La loi relative à l’énergie et au climat de 2019 avait pourtant prévu expressément qu’avant le 1er juillet 2023, puis tous les cinq ans, le Parlement devrait voter une loi de programmation quinquennale pour déterminer les grands objectifs de notre politique énergétique. Mais aucun des derniers gouvernements n’a présenté un tel texte.
À la place, nous avons eu droit à la juxtaposition de consultations publiques, en 2022, en 2023, en 2024, avant que le premier ministre ne confirme qu’il n’y aurait finalement pas de texte gouvernemental. En guise de lot de consolation, nous avons eu le privilège d’un débat sans vote, ici même, avant que ne soit confirmée la décision d’inscrire à l’ordre du jour de l’Assemblée cette proposition de loi.
Une telle façon de procéder et d’appréhender les grands choix stratégiques en matière énergétique et les conséquences qu’ils impliquent pour l’avenir du pays n’est pas à la hauteur. Nous en observons les effets dans les conditions d’examen de ce texte, son contenu et ses équilibres. Tout bouge – cela a été le cas en commission –, sans que personne n’ait pu préalablement se positionner, faute d’étude d’impact et de travaux préparatoires à la hauteur sur les grandes trajectoires et prospectives énergétiques et climatiques, qui ne cessent d’évoluer – vous l’avez rappelé, monsieur le rapporteur.
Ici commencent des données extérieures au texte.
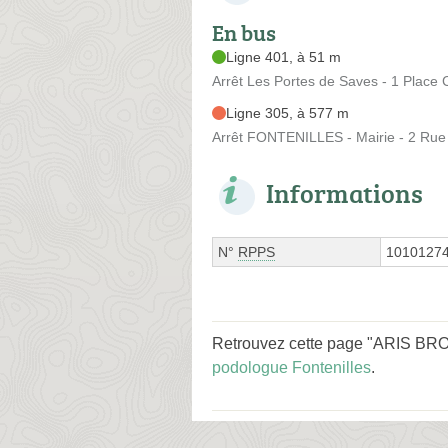
En bus
Ligne 401, à 51 m
Arrêt Les Portes de Saves - 1 Place 
Ligne 305, à 577 m
Arrêt FONTENILLES - Mairie - 2 Rue
Informations
N°
RPPS
1010127
Retrouvez cette page "ARIS BRO
podologue Fontenilles
.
Son examen ne viendra donc pas combler l’impression de navigation à vue que laisse la politique énergétique conduite ces dernières années par le président de la République. En 2022 et en 2023, nous avons examiné un projet de loi d’accélération des énergies renouvelables, puis un projet de loi d’accélération des procédures liées à la construction de nouvelles installations nucléaires, sans que le gouvernement adapte ou révise la trajectoire énergie-climat fixée en 2019.
Qui dit nouvelle trajectoire de référence dit anticipation, mesure des risques, marges de manœuvre à conserver, estimation du niveau des soutiens publics et budgétaires nécessaires. Or aucune garantie budgétaire n’est donnée pour cette programmation. Pire, la brutalité des arbitrages en cours et l’obsession de la baisse des dépenses publiques ont conduit à revenir sur les mesures les plus efficaces pour faire face à la précarité énergétique et faire baisser nos consommations.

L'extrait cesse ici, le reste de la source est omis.